Disciplines
Physics, Astronomy (100%)
Keywords
Thorium nuclear clock,
Nuclear-electron couplings,
Nuclear-Solid-State Interactions
Abstract
Modern optical atomic clocks are the most precise measurement devices ever build by
mankind; two high-performance clocks deviate from each other only in the 18th decimal
digit, they would need billions of years to accumulate a time discrepancy of 1 s.

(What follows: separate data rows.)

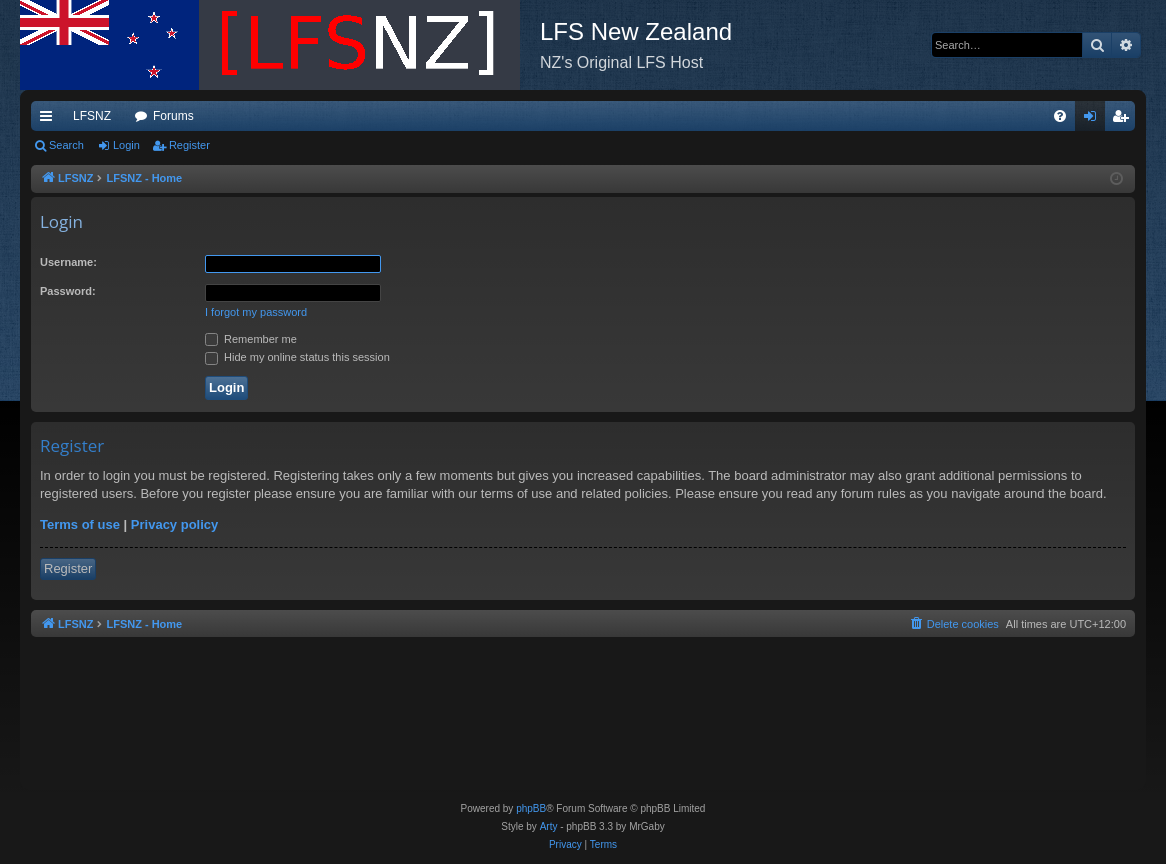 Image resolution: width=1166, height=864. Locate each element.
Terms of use (80, 524)
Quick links (50, 120)
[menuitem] (1060, 116)
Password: (68, 291)
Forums (173, 116)
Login (126, 145)
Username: (68, 262)
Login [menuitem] (1094, 120)
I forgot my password (256, 312)
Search (66, 145)
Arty (549, 826)
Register (189, 145)
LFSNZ (92, 116)
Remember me (251, 339)
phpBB (531, 808)
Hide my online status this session (297, 357)
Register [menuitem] (1124, 120)
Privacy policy (174, 524) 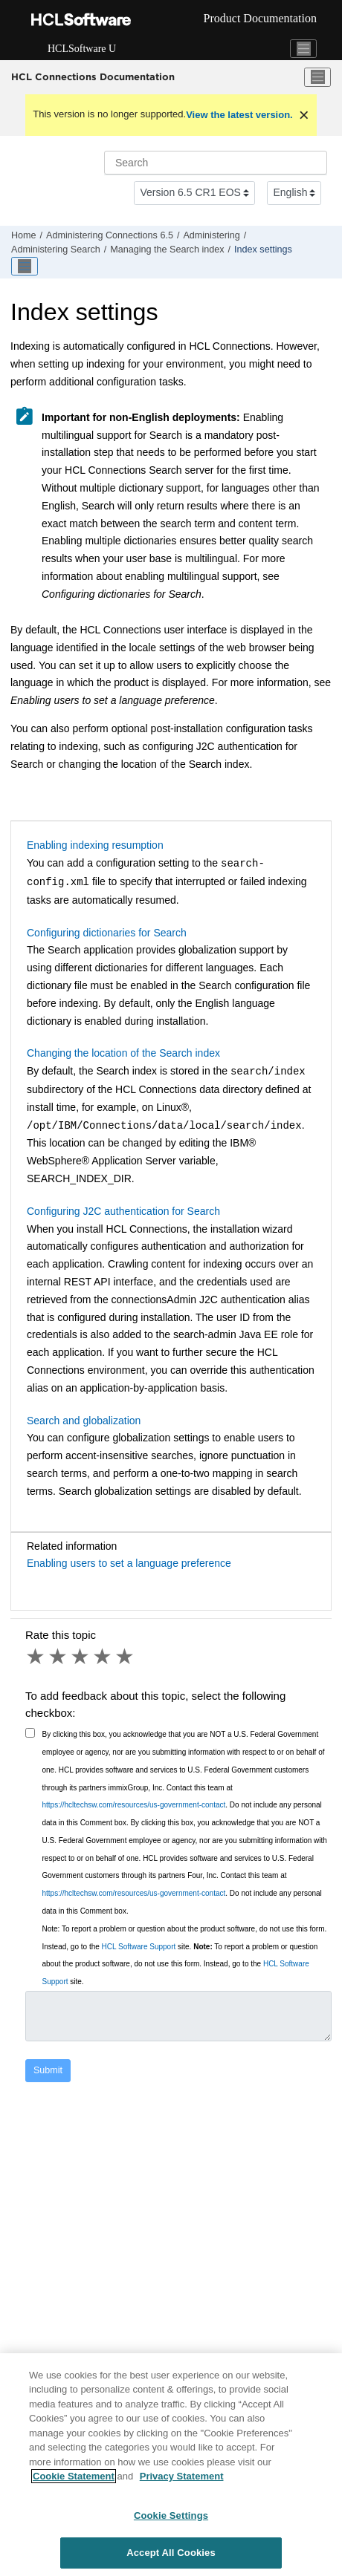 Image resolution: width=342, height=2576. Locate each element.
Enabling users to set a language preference (129, 1563)
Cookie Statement (73, 2476)
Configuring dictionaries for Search (107, 933)
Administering (211, 235)
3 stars (81, 1657)
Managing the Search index (167, 249)
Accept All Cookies (171, 2553)
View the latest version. (239, 114)
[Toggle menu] (317, 77)
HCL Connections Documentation (93, 76)
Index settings (263, 249)
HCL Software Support (139, 1947)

Several research groups worldwide have demonstrated this incredible precision in the
last few years.
These optical clocks however fill entire laboratories; extreme shielding is required to
protect them from external electric or magnetic field perturbations, vibrations, and
temperature fluctuations. Therefore, these optical clocks are currently not compatible
with field applications such as satellite-based navigation (GPS, Galileo) earth-
surveying/geodesy, or to coordinate the global Internet traffic. Much less performing
systems, essentially dating from the 70s, are hence still used in most practical
applications.
We propose to replace the electronic transition within an atom, commonly used in
optical atomic clocks as time references, by a very specific nuclear transition in the
Thorium-229 isotope. Nuclear transitions are many orders of magnitudes less sensitive
to external perturbations, may that be fields, temperature, or mechanical influences. Due
to this intrinsic robustness, it becomes possible to fuse Thorium nuclei into optically
transparent crystals of only a few millimetres in size and build a solid-state nuclear
clock.
This Thorium-229 nuclear transition is the only one that is accessible to optical
manipulation, but its exact transition frequency is currently not known. It is the aim of
this project to precisely determine this transition frequency, which is key to the
construction of the nuclear clock. Furthermore, we want to investigate interactions
between the Thorium nucleus with the crystal environment.